Enforcement of a legal decision
The enforcement procedure implies the existence of a valid and legally rendered enforceable title. It necessitates the failure of the debtor to execute its obligations, the existence of an enforcement procedure request formulated by the rightful creditor to a bailiff and finally the fulfilment of conditions within the execution procedure. The enforcement procedure commences at the request of a creditor through various means such as sequestration and sale of tangible or non-tangible assets
For judgments rendered in EU countries, special enforcement mechanisms are at the creditor’s disposal. These include EU Payment Orders and the European Enforcement Order. Awards issued by non-EU members are normally recognised and enforced, provided that the issuing country is party to a bilateral or multilateral agreement with Romania. If this is not the case, exequatur proceedings will ensue in front of domestic courts, as stated under Romanian private international law.
According to the 2014 insolvency law, the concordat preventiv consists of an agreement with the creditors whereby the debtor proposes a business recovery plan, which includes a payment scheme for the creditors ’receivables. By signing this agreement, the creditors confirm their support in helping the debtor to overcome its financial difficulties. The procedure is managed by a special receiver, who draws up an offer to the creditors. This must be approved by at least 75% of the creditors within 60 days from the date when they receive it. It is also subject to the approval of a syndic judge.
This is a preliminary procedure, which can be followed by a reorganisation procedure, or a bankruptcy procedure.
The judicial reorganization procedure requires the drafting, approval and implementation of a reorganization plan aimed at the debtor successfully redressing its activity and performing the repayment of its debts, in accordance with an agreed payment schedule.
The plan can provide for the financial or operational restructuring of the debtor’s activity, corporate restructuring by modifying the share capital structure, or selling assets.
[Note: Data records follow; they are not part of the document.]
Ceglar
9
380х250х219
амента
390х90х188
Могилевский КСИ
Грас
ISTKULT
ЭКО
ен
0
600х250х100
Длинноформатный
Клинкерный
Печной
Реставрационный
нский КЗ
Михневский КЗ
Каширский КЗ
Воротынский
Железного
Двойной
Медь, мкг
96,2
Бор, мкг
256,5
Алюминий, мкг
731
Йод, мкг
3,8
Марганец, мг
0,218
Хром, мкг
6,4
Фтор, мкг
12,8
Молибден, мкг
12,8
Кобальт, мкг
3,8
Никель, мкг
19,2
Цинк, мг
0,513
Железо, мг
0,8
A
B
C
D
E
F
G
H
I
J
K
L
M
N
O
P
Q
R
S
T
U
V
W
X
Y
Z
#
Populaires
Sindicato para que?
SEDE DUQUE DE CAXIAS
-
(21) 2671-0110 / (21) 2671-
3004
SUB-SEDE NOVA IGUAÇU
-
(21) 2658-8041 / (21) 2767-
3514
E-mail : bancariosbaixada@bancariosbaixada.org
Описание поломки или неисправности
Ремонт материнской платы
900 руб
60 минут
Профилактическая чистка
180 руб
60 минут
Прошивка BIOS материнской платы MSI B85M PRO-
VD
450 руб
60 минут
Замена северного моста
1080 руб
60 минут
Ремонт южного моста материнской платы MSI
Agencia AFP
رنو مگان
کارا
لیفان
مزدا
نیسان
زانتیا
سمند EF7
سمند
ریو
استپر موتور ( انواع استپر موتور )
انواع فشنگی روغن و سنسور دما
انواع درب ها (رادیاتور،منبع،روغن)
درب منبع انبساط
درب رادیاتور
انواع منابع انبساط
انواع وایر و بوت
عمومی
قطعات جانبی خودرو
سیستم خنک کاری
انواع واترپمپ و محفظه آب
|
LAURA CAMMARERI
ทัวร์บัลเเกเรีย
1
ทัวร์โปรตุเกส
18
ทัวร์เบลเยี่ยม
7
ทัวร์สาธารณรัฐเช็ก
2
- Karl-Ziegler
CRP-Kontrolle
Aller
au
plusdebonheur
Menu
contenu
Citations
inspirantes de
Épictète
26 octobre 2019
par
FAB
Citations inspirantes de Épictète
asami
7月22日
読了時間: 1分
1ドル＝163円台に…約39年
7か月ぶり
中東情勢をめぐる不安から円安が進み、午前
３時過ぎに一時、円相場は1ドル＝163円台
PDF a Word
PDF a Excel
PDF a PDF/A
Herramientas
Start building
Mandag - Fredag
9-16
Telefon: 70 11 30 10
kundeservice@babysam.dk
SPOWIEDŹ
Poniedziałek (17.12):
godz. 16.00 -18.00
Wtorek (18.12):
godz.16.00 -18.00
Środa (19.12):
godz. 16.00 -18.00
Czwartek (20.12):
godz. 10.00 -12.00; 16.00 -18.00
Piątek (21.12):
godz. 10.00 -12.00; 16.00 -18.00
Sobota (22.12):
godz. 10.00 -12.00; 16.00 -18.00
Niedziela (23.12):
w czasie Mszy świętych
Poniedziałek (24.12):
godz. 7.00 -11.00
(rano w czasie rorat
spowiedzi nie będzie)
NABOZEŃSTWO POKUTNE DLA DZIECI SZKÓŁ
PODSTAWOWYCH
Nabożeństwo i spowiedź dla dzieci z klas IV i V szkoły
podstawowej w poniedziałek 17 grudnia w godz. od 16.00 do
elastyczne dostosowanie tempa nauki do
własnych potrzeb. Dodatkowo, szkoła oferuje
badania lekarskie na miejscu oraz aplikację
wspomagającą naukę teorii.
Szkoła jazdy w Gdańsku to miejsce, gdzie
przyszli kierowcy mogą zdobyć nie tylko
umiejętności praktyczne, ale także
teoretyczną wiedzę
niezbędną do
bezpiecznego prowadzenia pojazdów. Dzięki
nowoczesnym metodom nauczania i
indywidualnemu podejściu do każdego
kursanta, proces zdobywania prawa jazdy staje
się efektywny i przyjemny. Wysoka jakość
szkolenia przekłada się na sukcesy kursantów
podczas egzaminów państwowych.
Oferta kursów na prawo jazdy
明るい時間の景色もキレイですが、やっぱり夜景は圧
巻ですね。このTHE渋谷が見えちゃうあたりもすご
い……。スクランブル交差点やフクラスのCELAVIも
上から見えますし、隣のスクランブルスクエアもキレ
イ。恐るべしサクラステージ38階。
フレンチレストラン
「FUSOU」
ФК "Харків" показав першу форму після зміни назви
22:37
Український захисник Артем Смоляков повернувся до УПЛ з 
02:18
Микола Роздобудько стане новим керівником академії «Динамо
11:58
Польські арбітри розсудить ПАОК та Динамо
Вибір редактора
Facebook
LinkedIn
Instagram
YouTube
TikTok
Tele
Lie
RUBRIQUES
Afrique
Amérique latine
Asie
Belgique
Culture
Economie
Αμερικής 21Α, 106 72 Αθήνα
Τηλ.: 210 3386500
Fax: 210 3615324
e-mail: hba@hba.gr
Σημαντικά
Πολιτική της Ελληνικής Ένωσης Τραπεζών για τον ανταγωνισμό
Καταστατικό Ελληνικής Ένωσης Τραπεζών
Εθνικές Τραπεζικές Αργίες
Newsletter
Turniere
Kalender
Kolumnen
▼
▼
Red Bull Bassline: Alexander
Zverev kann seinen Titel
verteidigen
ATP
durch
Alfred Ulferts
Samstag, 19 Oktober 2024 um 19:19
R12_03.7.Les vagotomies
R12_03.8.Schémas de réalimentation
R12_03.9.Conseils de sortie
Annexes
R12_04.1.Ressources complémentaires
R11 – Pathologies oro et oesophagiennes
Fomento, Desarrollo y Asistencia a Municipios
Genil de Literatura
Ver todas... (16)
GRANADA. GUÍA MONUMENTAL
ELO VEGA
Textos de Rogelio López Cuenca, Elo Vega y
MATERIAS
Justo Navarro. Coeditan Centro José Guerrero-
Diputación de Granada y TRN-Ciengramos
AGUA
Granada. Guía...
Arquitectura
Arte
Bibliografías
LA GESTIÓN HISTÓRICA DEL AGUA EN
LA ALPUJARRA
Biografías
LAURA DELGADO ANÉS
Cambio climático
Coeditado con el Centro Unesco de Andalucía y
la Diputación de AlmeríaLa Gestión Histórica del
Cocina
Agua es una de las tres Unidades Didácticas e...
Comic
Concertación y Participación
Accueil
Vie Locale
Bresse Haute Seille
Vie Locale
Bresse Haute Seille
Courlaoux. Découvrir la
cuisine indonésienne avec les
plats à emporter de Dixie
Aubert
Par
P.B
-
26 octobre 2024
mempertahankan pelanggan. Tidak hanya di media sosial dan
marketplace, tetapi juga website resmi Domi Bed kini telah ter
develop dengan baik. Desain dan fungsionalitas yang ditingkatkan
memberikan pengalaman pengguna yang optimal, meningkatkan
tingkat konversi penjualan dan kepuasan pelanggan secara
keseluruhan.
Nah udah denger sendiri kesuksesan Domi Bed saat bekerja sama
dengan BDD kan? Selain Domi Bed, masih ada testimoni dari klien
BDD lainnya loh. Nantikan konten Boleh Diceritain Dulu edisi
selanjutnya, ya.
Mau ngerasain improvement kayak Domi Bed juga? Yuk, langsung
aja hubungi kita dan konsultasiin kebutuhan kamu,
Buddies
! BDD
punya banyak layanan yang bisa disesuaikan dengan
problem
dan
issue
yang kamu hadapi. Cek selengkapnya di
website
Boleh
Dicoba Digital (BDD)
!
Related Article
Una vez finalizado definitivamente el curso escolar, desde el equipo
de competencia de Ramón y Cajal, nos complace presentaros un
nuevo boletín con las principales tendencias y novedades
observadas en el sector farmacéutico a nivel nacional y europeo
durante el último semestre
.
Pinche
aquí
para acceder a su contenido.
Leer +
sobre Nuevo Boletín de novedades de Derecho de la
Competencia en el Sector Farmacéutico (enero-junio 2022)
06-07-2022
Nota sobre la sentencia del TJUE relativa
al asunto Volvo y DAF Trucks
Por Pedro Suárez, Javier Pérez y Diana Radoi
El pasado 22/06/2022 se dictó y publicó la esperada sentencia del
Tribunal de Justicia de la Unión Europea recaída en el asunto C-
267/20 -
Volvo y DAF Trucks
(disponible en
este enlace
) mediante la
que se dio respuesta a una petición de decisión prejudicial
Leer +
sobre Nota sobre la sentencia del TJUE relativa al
The reorganisation plan is subject to the approval of the general meeting of creditors. During this period, the debtor is represented by a special administrator.
In the event that no reorganisation agreement is reached, the debtors will enter bankruptcy. The purpose of bankruptcy proceedings is to convert the debtor’s assets, for the repayment of creditors’ receivables. During this procedure, the debtor is represented by the judicial liquidator. The latter will perform the clearance of all the assets of the debtor and the sums obtained will be distributed to the creditors, based on the priority ranking as documented in the final consolidated debt table.